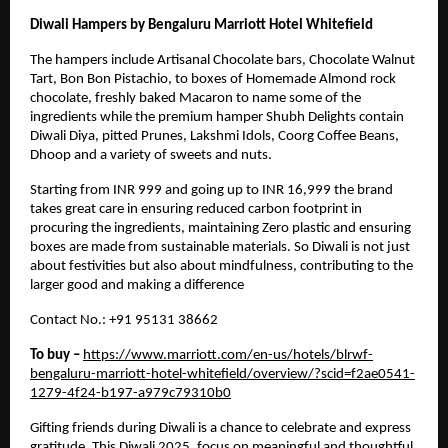
Diwali Hampers by Bengaluru Marriott Hotel Whitefield
The hampers include Artisanal Chocolate bars, Chocolate Walnut
Tart, Bon Bon Pistachio, to boxes of Homemade Almond rock
chocolate, freshly baked Macaron to name some of the
ingredients while the premium hamper Shubh Delights contain
Diwali Diya, pitted Prunes, Lakshmi Idols, Coorg Coffee Beans,
Dhoop and a variety of sweets and nuts.
Starting from INR 999 and going up to INR 16,999 the brand
takes great care in ensuring reduced carbon footprint in
procuring the ingredients, maintaining Zero plastic and ensuring
boxes are made from sustainable materials. So Diwali is not just
about festivities but also about mindfulness, contributing to the
larger good and making a difference
Contact No.: +91 95131 38662
To buy –
https://www.marriott.com/en-us/hotels/blrwf-
bengaluru-marriott-hotel-whitefield/overview/?scid=f2ae0541-
1279-4f24-b197-a979c79310b0
Gifting friends during Diwali is a chance to celebrate and express
gratitude. This
Diwali 2025
, focus on meaningful and thoughtful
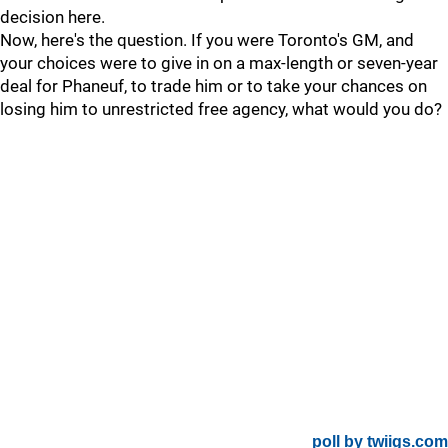
decision here.
Now, here's the question. If you were Toronto's GM, and
your choices were to give in on a max-length or seven-year
deal for Phaneuf, to trade him or to take your chances on
losing him to unrestricted free agency, what would you do?
poll by twiigs.com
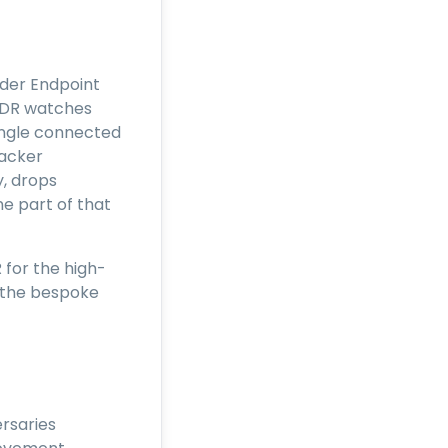
lder Endpoint
XDR watches
single connected
tacker
y, drops
ne part of that
for the high-
d the bespoke
rsaries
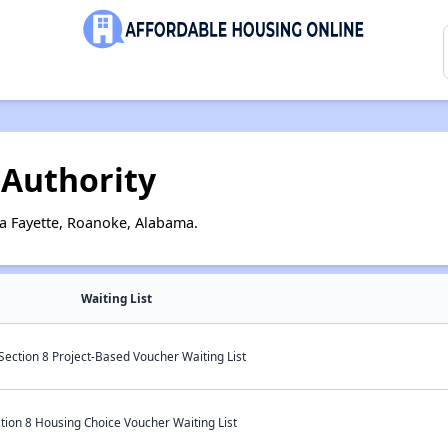
Authority
a Fayette, Roanoke, Alabama.
Waiting List
 Section 8 Project-Based Voucher Waiting List
on 8 Housing Choice Voucher Waiting List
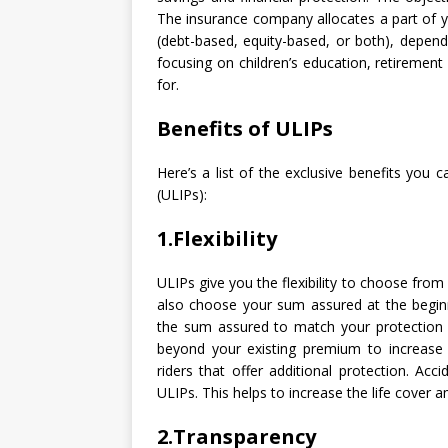
The insurance company allocates a part of yo
(debt-based, equity-based, or both), depend
focusing on children’s education, retirement
for.
Benefits of ULIPs
Here’s a list of the exclusive benefits you 
(ULIPs):
1.Flexibility
ULIPs give you the flexibility to choose from
also choose your sum assured at the beginn
the sum assured to match your protection 
beyond your existing premium to increase
riders that offer additional protection. Acc
ULIPs. This helps to increase the life cover 
2.Transparency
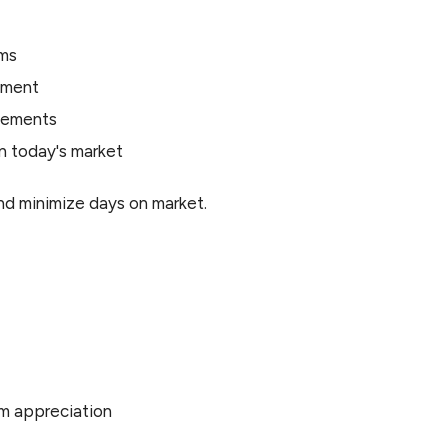
rms
ement
ovements
n today's market
nd minimize days on market.
rm appreciation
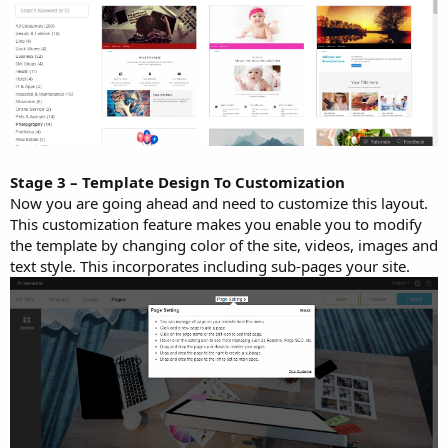
Stage 3 – Template Design To Customization
Now you are going ahead and need to customize this layout.
This customization feature makes you enable you to modify
the template by changing color of the site, videos, images and
text style. This incorporates including sub-pages your site.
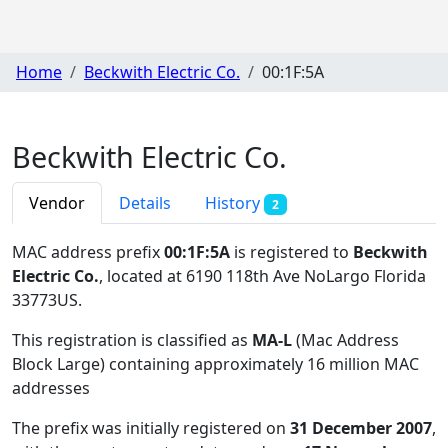
Home
Beckwith Electric Co.
00:1F:5A
Beckwith Electric Co.
Vendor
Details
History
2
MAC address prefix
00:1F:5A
is registered to
Beckwith
Electric Co.
, located at 6190 118th Ave NoLargo Florida
33773US
.
This registration is classified as
MA-L
(Mac Address
Block Large) containing approximately 16 million MAC
addresses
The prefix was initially registered on
31 December 2007
,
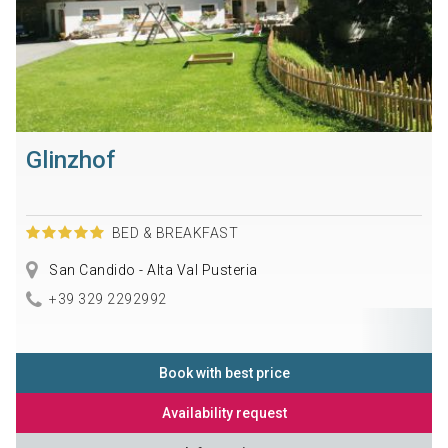
Glinzhof
BED & BREAKFAST
San Candido - Alta Val Pusteria
+39 329 2292992
Book with best price
Availability request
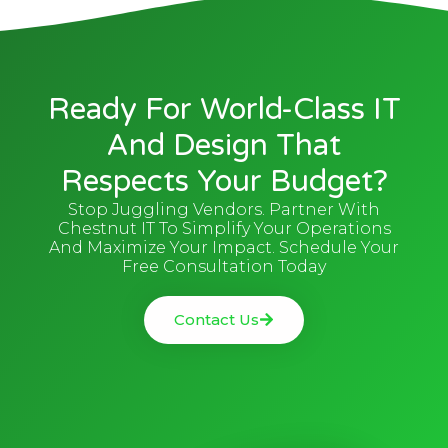
Ready For World-Class IT
And Design That
Respects Your Budget?
Stop Juggling Vendors. Partner With
Chestnut IT To Simplify Your Operations
And Maximize Your Impact. Schedule Your
Free Consultation Today
Contact Us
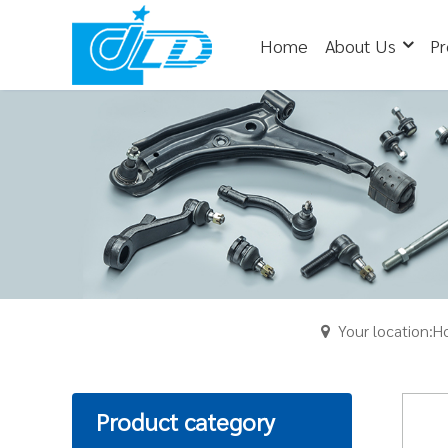
Home
About Us
Pr
Your location:
Product category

Work order:
Pictures are to be left out; please print the rest of the records above word for word.

Problem solution:
Diwali Hampers by Bengaluru Marriott Hotel Whitefield
The hampers include Artisanal Chocolate bars, Chocolate Walnut
Tart, Bon Bon Pistachio, to boxes of Homemade Almond rock
chocolate, freshly baked Macaron to name some of the
ingredients while the premium hamper Shubh Delights contain
Diwali Diya, pitted Prunes, Lakshmi Idols, Coorg Coffee Beans,
Dhoop and a variety of sweets and nuts.
Starting from INR 999 and going up to INR 16,999 the brand
takes great care in ensuring reduced carbon footprint in
procuring the ingredients, maintaining Zero plastic and ensuring
boxes are made from sustainable materials. So Diwali is not just
about festivities but also about mindfulness, contributing to the
larger good and making a difference
Contact No.: +91 95131 38662
To buy –
https://www.marriott.com/en-us/hotels/blrwf-
bengaluru-marriott-hotel-whitefield/overview/?scid=f2ae0541-
1279-4f24-b197-a979c79310b0
Gifting friends during Diwali is a chance to celebrate and express
gratitude. This
Diwali 2025
, focus on meaningful and thoughtful
decision here.
Now, here's the question. If you were Toronto's GM, and
your choices were to give in on a max-length or seven-year
deal for Phaneuf, to trade him or to take your chances on
losing him to unrestricted free agency, what would you do?
poll by twiigs.com
lder Endpoint
XDR watches
single connected
tacker
y, drops
ne part of that
for the high-
d the bespoke
rsaries
Authority
a Fayette, Roanoke, Alabama.
Waiting List
 Section 8 Project-Based Voucher Waiting List
on 8 Housing Choice Voucher Waiting List
The insurance company allocates a part of yo
(debt-based, equity-based, or both), depend
focusing on children’s education, retirement
for.
Benefits of ULIPs
Here’s a list of the exclusive benefits you 
(ULIPs):
1.Flexibility
ULIPs give you the flexibility to choose from
also choose your sum assured at the beginn
the sum assured to match your protection 
beyond your existing premium to increase
riders that offer additional protection. Acc
ULIPs. This helps to increase the life cover 
2.Transparency
rms
ement
ovements
n today's market
nd minimize days on market.
rm appreciation
Stage 3 – Template Design To Customization
Now you are going ahead and need to customize this layout.
This customization feature makes you enable you to modify
the template by changing color of the site, videos, images and
text style. This incorporates including sub-pages your site.
Home
Beckwith Electric Co.
00:1F:5A
Beckwith Electric Co.
Vendor
Details
History
2
MAC address prefix
00:1F:5A
is registered to
Beckwith
Electric Co.
, located at 6190 118th Ave NoLargo Florida
33773US
.
This registration is classified as
MA-L
(Mac Address
Block Large) containing approximately 16 million MAC
addresses
The prefix was initially registered on
31 December 2007
,
Glinzhof
BED & BREAKFAST
San Candido - Alta Val Pusteria
+39 329 2292992
Book with best price
Availability request
Ready For World-Class IT
And Design That
Respects Your Budget?
Stop Juggling Vendors. Partner With
Chestnut IT To Simplify Your Operations
And Maximize Your Impact. Schedule Your
Free Consultation Today
Contact Us
Home
About Us
Pr
Your location:
Product category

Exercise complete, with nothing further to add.